TASK BRIEF >> Having read the entries, repeat all of them exactly.

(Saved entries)

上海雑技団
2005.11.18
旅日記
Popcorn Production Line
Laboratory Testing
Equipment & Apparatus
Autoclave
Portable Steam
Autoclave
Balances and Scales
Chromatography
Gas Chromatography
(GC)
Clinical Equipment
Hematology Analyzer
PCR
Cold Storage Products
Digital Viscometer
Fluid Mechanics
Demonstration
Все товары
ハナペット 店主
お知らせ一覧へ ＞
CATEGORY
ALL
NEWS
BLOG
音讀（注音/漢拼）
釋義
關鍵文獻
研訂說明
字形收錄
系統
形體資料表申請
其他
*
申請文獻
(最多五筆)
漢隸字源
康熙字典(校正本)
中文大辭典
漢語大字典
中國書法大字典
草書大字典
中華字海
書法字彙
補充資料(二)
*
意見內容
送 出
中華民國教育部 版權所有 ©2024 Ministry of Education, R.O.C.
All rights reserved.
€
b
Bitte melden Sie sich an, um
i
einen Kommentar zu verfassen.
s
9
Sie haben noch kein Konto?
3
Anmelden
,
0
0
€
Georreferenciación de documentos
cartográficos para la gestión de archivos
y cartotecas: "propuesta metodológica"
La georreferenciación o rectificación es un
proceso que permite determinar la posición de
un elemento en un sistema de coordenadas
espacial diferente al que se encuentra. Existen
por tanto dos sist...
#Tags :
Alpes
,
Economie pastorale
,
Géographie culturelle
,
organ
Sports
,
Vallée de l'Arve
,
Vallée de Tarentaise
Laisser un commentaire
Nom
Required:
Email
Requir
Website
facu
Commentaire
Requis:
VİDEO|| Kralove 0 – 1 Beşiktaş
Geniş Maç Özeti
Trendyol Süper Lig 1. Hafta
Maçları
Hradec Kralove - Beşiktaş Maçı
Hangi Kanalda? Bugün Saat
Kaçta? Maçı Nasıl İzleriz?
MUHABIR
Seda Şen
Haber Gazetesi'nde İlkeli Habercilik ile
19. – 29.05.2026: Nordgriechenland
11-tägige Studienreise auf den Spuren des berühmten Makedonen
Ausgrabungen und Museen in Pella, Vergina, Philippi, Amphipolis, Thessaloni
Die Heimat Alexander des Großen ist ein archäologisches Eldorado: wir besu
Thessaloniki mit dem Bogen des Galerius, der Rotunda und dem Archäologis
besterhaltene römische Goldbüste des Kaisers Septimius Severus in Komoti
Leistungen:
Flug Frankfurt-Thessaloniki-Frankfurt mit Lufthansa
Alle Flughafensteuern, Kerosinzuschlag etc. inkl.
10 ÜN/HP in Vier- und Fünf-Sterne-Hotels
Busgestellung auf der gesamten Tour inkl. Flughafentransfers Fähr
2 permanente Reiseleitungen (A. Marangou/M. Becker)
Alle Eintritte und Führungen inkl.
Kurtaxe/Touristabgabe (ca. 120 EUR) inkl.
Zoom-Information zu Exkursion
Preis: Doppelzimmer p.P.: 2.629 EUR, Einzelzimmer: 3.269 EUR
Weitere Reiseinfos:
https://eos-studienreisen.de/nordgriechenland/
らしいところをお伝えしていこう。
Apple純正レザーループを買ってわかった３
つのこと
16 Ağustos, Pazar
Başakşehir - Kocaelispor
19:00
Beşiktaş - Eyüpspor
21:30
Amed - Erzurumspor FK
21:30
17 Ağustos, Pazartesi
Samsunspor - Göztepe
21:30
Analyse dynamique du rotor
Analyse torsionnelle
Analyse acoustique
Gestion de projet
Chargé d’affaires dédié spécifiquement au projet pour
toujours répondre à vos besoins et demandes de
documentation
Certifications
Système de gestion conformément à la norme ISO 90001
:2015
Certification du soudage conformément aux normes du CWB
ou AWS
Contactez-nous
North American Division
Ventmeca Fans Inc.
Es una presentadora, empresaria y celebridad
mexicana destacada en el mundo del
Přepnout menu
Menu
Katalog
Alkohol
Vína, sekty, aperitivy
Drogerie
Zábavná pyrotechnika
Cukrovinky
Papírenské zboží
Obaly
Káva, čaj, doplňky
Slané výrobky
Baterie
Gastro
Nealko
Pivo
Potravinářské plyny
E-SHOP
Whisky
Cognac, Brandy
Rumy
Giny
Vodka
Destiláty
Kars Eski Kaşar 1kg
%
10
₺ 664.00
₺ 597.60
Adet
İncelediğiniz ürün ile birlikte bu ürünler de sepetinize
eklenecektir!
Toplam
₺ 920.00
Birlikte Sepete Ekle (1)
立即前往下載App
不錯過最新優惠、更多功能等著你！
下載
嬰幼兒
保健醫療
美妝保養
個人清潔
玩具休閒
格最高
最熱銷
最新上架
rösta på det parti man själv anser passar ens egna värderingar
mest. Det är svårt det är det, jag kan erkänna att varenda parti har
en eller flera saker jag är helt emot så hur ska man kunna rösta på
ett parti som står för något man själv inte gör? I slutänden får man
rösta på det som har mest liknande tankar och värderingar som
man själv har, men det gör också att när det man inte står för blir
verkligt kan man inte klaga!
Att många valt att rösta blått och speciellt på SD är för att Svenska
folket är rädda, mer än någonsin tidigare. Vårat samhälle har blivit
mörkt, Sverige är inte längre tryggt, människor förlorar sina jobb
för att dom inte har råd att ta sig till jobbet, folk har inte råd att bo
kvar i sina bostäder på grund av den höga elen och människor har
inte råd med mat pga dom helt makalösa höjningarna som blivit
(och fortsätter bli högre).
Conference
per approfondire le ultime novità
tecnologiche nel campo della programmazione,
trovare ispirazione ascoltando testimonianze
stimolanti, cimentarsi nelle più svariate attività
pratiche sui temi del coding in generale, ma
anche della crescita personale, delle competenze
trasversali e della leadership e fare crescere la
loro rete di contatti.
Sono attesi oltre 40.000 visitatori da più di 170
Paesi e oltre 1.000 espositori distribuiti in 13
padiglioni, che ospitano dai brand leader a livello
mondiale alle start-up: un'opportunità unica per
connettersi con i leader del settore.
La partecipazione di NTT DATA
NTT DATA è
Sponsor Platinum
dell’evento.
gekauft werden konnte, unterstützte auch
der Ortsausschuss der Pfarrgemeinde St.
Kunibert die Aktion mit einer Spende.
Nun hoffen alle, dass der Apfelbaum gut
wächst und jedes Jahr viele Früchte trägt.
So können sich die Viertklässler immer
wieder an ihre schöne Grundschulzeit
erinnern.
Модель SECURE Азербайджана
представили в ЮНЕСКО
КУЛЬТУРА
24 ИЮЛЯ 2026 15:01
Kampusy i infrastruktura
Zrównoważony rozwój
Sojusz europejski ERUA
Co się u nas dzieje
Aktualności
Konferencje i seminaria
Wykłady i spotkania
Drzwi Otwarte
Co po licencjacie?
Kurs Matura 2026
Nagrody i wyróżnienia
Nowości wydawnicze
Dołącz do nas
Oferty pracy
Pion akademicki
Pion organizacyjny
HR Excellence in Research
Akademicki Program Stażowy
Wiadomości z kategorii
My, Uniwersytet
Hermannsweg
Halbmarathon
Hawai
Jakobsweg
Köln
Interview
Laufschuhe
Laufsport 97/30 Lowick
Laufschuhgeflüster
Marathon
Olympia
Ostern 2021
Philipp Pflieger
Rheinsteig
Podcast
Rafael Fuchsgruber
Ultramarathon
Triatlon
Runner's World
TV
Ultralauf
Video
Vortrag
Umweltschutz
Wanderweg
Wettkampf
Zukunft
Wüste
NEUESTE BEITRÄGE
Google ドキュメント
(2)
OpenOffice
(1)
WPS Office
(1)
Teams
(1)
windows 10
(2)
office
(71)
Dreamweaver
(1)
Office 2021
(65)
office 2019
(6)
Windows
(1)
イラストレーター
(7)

TASK RESULT >>
上海雑技団
2005.11.18
旅日記
Popcorn Production Line
Laboratory Testing
Equipment & Apparatus
Autoclave
Portable Steam
Autoclave
Balances and Scales
Chromatography
Gas Chromatography
(GC)
Clinical Equipment
Hematology Analyzer
PCR
Cold Storage Products
Digital Viscometer
Fluid Mechanics
Demonstration
Все товары
ハナペット 店主
お知らせ一覧へ ＞
CATEGORY
ALL
NEWS
BLOG
音讀（注音/漢拼）
釋義
關鍵文獻
研訂說明
字形收錄
系統
形體資料表申請
其他
*
申請文獻
(最多五筆)
漢隸字源
康熙字典(校正本)
中文大辭典
漢語大字典
中國書法大字典
草書大字典
中華字海
書法字彙
補充資料(二)
*
意見內容
送 出
中華民國教育部 版權所有 ©2024 Ministry of Education, R.O.C.
All rights reserved.
€
b
Bitte melden Sie sich an, um
i
einen Kommentar zu verfassen.
s
9
Sie haben noch kein Konto?
3
Anmelden
,
0
0
€
Georreferenciación de documentos
cartográficos para la gestión de archivos
y cartotecas: "propuesta metodológica"
La georreferenciación o rectificación es un
proceso que permite determinar la posición de
un elemento en un sistema de coordenadas
espacial diferente al que se encuentra. Existen
por tanto dos sist...
#Tags :
Alpes
,
Economie pastorale
,
Géographie culturelle
,
organ
Sports
,
Vallée de l'Arve
,
Vallée de Tarentaise
Laisser un commentaire
Nom
Required:
Email
Requir
Website
facu
Commentaire
Requis:
VİDEO|| Kralove 0 – 1 Beşiktaş
Geniş Maç Özeti
Trendyol Süper Lig 1. Hafta
Maçları
Hradec Kralove - Beşiktaş Maçı
Hangi Kanalda? Bugün Saat
Kaçta? Maçı Nasıl İzleriz?
MUHABIR
Seda Şen
Haber Gazetesi'nde İlkeli Habercilik ile
19. – 29.05.2026: Nordgriechenland
11-tägige Studienreise auf den Spuren des berühmten Makedonen
Ausgrabungen und Museen in Pella, Vergina, Philippi, Amphipolis, Thessaloni
Die Heimat Alexander des Großen ist ein archäologisches Eldorado: wir besu
Thessaloniki mit dem Bogen des Galerius, der Rotunda und dem Archäologis
besterhaltene römische Goldbüste des Kaisers Septimius Severus in Komoti
Leistungen:
Flug Frankfurt-Thessaloniki-Frankfurt mit Lufthansa
Alle Flughafensteuern, Kerosinzuschlag etc. inkl.
10 ÜN/HP in Vier- und Fünf-Sterne-Hotels
Busgestellung auf der gesamten Tour inkl. Flughafentransfers Fähr
2 permanente Reiseleitungen (A. Marangou/M. Becker)
Alle Eintritte und Führungen inkl.
Kurtaxe/Touristabgabe (ca. 120 EUR) inkl.
Zoom-Information zu Exkursion
Preis: Doppelzimmer p.P.: 2.629 EUR, Einzelzimmer: 3.269 EUR
Weitere Reiseinfos:
https://eos-studienreisen.de/nordgriechenland/
らしいところをお伝えしていこう。
Apple純正レザーループを買ってわかった３
つのこと
16 Ağustos, Pazar
Başakşehir - Kocaelispor
19:00
Beşiktaş - Eyüpspor
21:30
Amed - Erzurumspor FK
21:30
17 Ağustos, Pazartesi
Samsunspor - Göztepe
21:30
Analyse dynamique du rotor
Analyse torsionnelle
Analyse acoustique
Gestion de projet
Chargé d’affaires dédié spécifiquement au projet pour
toujours répondre à vos besoins et demandes de
documentation
Certifications
Système de gestion conformément à la norme ISO 90001
:2015
Certification du soudage conformément aux normes du CWB
ou AWS
Contactez-nous
North American Division
Ventmeca Fans Inc.
Es una presentadora, empresaria y celebridad
mexicana destacada en el mundo del
Přepnout menu
Menu
Katalog
Alkohol
Vína, sekty, aperitivy
Drogerie
Zábavná pyrotechnika
Cukrovinky
Papírenské zboží
Obaly
Káva, čaj, doplňky
Slané výrobky
Baterie
Gastro
Nealko
Pivo
Potravinářské plyny
E-SHOP
Whisky
Cognac, Brandy
Rumy
Giny
Vodka
Destiláty
Kars Eski Kaşar 1kg
%
10
₺ 664.00
₺ 597.60
Adet
İncelediğiniz ürün ile birlikte bu ürünler de sepetinize
eklenecektir!
Toplam
₺ 920.00
Birlikte Sepete Ekle (1)
立即前往下載App
不錯過最新優惠、更多功能等著你！
下載
嬰幼兒
保健醫療
美妝保養
個人清潔
玩具休閒
格最高
最熱銷
最新上架
rösta på det parti man själv anser passar ens egna värderingar
mest. Det är svårt det är det, jag kan erkänna att varenda parti har
en eller flera saker jag är helt emot så hur ska man kunna rösta på
ett parti som står för något man själv inte gör? I slutänden får man
rösta på det som har mest liknande tankar och värderingar som
man själv har, men det gör också att när det man inte står för blir
verkligt kan man inte klaga!
Att många valt att rösta blått och speciellt på SD är för att Svenska
folket är rädda, mer än någonsin tidigare. Vårat samhälle har blivit
mörkt, Sverige är inte längre tryggt, människor förlorar sina jobb
för att dom inte har råd att ta sig till jobbet, folk har inte råd att bo
kvar i sina bostäder på grund av den höga elen och människor har
inte råd med mat pga dom helt makalösa höjningarna som blivit
(och fortsätter bli högre).
Conference
per approfondire le ultime novità
tecnologiche nel campo della programmazione,
trovare ispirazione ascoltando testimonianze
stimolanti, cimentarsi nelle più svariate attività
pratiche sui temi del coding in generale, ma
anche della crescita personale, delle competenze
trasversali e della leadership e fare crescere la
loro rete di contatti.
Sono attesi oltre 40.000 visitatori da più di 170
Paesi e oltre 1.000 espositori distribuiti in 13
padiglioni, che ospitano dai brand leader a livello
mondiale alle start-up: un'opportunità unica per
connettersi con i leader del settore.
La partecipazione di NTT DATA
NTT DATA è
Sponsor Platinum
dell’evento.
gekauft werden konnte, unterstützte auch
der Ortsausschuss der Pfarrgemeinde St.
Kunibert die Aktion mit einer Spende.
Nun hoffen alle, dass der Apfelbaum gut
wächst und jedes Jahr viele Früchte trägt.
So können sich die Viertklässler immer
wieder an ihre schöne Grundschulzeit
erinnern.
Модель SECURE Азербайджана
представили в ЮНЕСКО
КУЛЬТУРА
24 ИЮЛЯ 2026 15:01
Kampusy i infrastruktura
Zrównoważony rozwój
Sojusz europejski ERUA
Co się u nas dzieje
Aktualności
Konferencje i seminaria
Wykłady i spotkania
Drzwi Otwarte
Co po licencjacie?
Kurs Matura 2026
Nagrody i wyróżnienia
Nowości wydawnicze
Dołącz do nas
Oferty pracy
Pion akademicki
Pion organizacyjny
HR Excellence in Research
Akademicki Program Stażowy
Wiadomości z kategorii
My, Uniwersytet
Hermannsweg
Halbmarathon
Hawai
Jakobsweg
Köln
Interview
Laufschuhe
Laufsport 97/30 Lowick
Laufschuhgeflüster
Marathon
Olympia
Ostern 2021
Philipp Pflieger
Rheinsteig
Podcast
Rafael Fuchsgruber
Ultramarathon
Triatlon
Runner's World
TV
Ultralauf
Video
Vortrag
Umweltschutz
Wanderweg
Wettkampf
Zukunft
Wüste
NEUESTE BEITRÄGE
Google ドキュメント
(2)
OpenOffice
(1)
WPS Office
(1)
Teams
(1)
windows 10
(2)
office
(71)
Dreamweaver
(1)
Office 2021
(65)
office 2019
(6)
Windows
(1)
イラストレーター
(7)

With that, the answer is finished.